§ DIRECTIONS FOR THIS TASK
If pictures appear in the lines below, skip them and copy exactly the lines from the one containing "Subscribe to our newsletter" through the one containing "When inspecting your", and nothing else.
*** Opening of DATA SUPPLIED ***
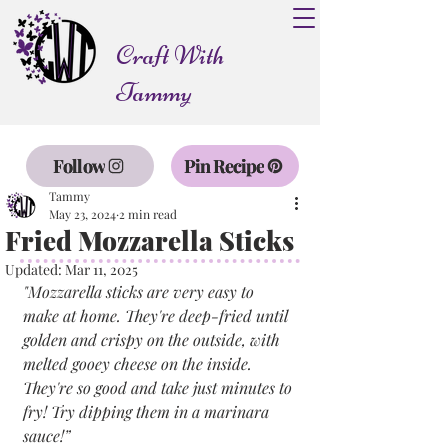
Craft With
Tammy
Follow
Pin Recipe
Tammy
May 23, 2024
2 min read
Fried Mozzarella Sticks
Updated:
Mar 11, 2025
"Mozzarella sticks are very easy to 
make at home. They're deep-fried until 
golden and crispy on the outside, with 
melted gooey cheese on the inside. 
They're so good and take just minutes to 
fry! Try dipping them in a marinara 
sauce!”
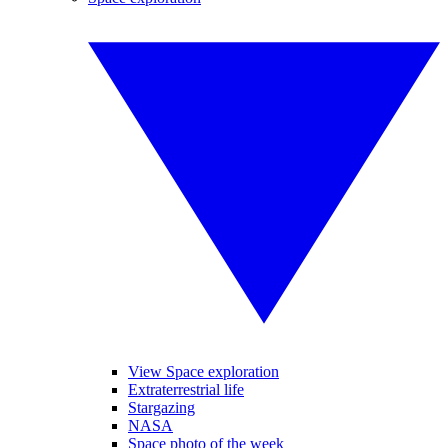
View Space exploration
Extraterrestrial life
Stargazing
NASA
Space photo of the week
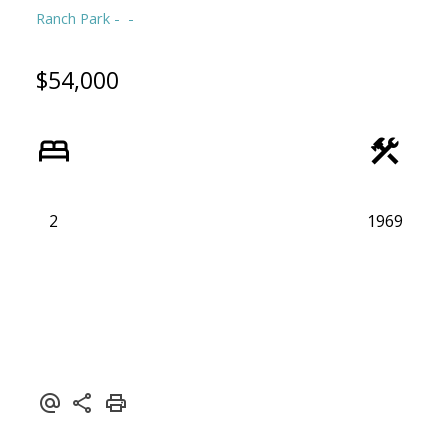
Ranch Park
$54,000
2
1969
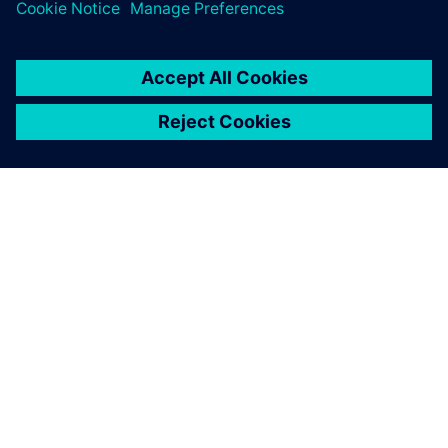
SOBRE A SIEMENS
INFORMAÇÕES DA EMPRESA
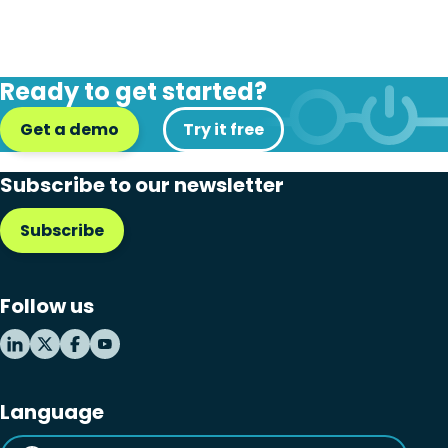
Ready to get started?
Get a demo
Try it free
Subscribe to our newsletter
Subscribe
Follow us
Language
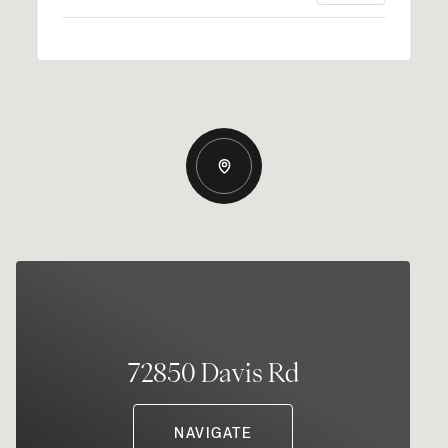
72850 Davis Rd
NAVIGATE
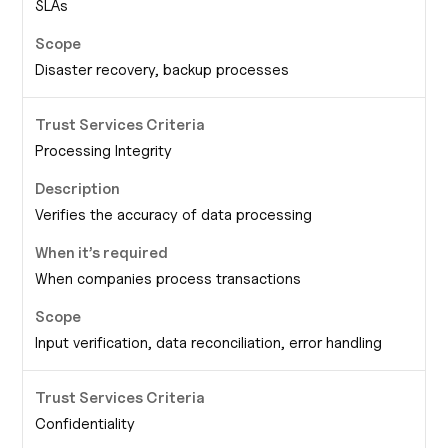
SLAs
Disaster recovery, backup processes
Processing Integrity
Verifies the accuracy of data processing
When companies process transactions
Input verification, data reconciliation, error handling
Confidentiality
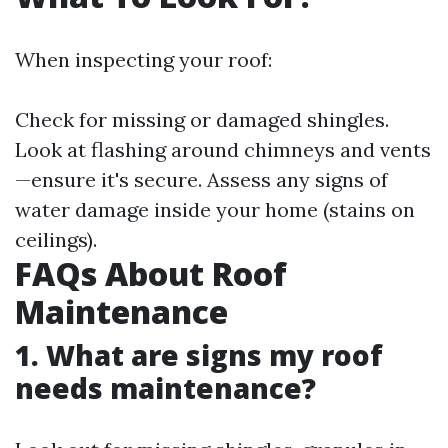
When inspecting your roof:
Check for missing or damaged shingles.
Look at flashing around chimneys and vents
—ensure it's secure. Assess any signs of
water damage inside your home (stains on
ceilings).
FAQs About Roof
Maintenance
1. What are signs my roof
needs maintenance?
*** Close of DATA SUPPLIED ***
§ SOLUTION TO THIS TASK
Subscribe to our newsletter
Subscribe
Follow us
Language
72850 Davis Rd
NAVIGATE
SLAs
Disaster recovery, backup processes
Processing Integrity
Verifies the accuracy of data processing
When companies process transactions
Input verification, data reconciliation, error handling
Confidentiality
When inspecting your roof:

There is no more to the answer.